Make an exact copy of the lines from the top of the entries below through the line with "Sign up for the". Leave all pictures out.

### Records provided
*** Block opens ***

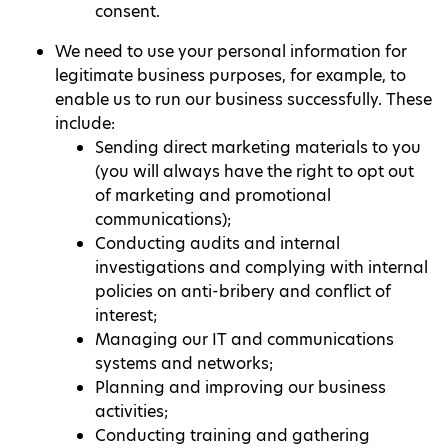
consent.
We need to use your personal information for
legitimate business purposes, for example, to
enable us to run our business successfully. These
include:
Sending direct marketing materials to you
(you will always have the right to opt out
of marketing and promotional
communications);
Conducting audits and internal
investigations and complying with internal
policies on anti-bribery and conflict of
interest;
Managing our IT and communications
systems and networks;
Planning and improving our business
activities;
Conducting training and gathering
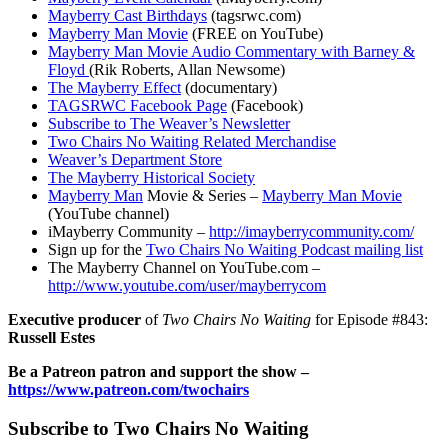
Mayberry Cast Birthdays
(tagsrwc.com)
Mayberry Man Movie
(FREE on YouTube)
Mayberry Man Movie Audio Commentary with Barney &
Floyd
(Rik Roberts, Allan Newsome)
The Mayberry Effect
(documentary)
TAGSRWC Facebook Page
(Facebook)
Subscribe to The Weaver’s Newsletter
Two Chairs No Waiting Related Merchandise
Weaver’s Department Store
The Mayberry Historical Society
Mayberry Man
Movie & Series –
Mayberry Man Movie
(YouTube channel)
iMayberry Community –
http://imayberrycommunity.com/
Sign up for the
Two Chairs No Waiting Podcast mailing list
The Mayberry Channel on YouTube.com –
http://www.youtube.com/user/mayberrycom
Executive producer
of
Two Chairs No Waiting
for Episode #843:
Russell Estes
Be a Patreon patron and support the show –
https://www.patreon.com/twochairs
Subscribe to Two Chairs No Waiting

*** Block closes ***

### The completed task
consent.
We need to use your personal information for
legitimate business purposes, for example, to
enable us to run our business successfully. These
include:
Sending direct marketing materials to you
(you will always have the right to opt out
of marketing and promotional
communications);
Conducting audits and internal
investigations and complying with internal
policies on anti-bribery and conflict of
interest;
Managing our IT and communications
systems and networks;
Planning and improving our business
activities;
Conducting training and gathering
Mayberry Cast Birthdays
(tagsrwc.com)
Mayberry Man Movie
(FREE on YouTube)
Mayberry Man Movie Audio Commentary with Barney &
Floyd
(Rik Roberts, Allan Newsome)
The Mayberry Effect
(documentary)
TAGSRWC Facebook Page
(Facebook)
Subscribe to The Weaver’s Newsletter
Two Chairs No Waiting Related Merchandise
Weaver’s Department Store
The Mayberry Historical Society
Mayberry Man
Movie & Series –
Mayberry Man Movie
(YouTube channel)
iMayberry Community –
http://imayberrycommunity.com/
Sign up for the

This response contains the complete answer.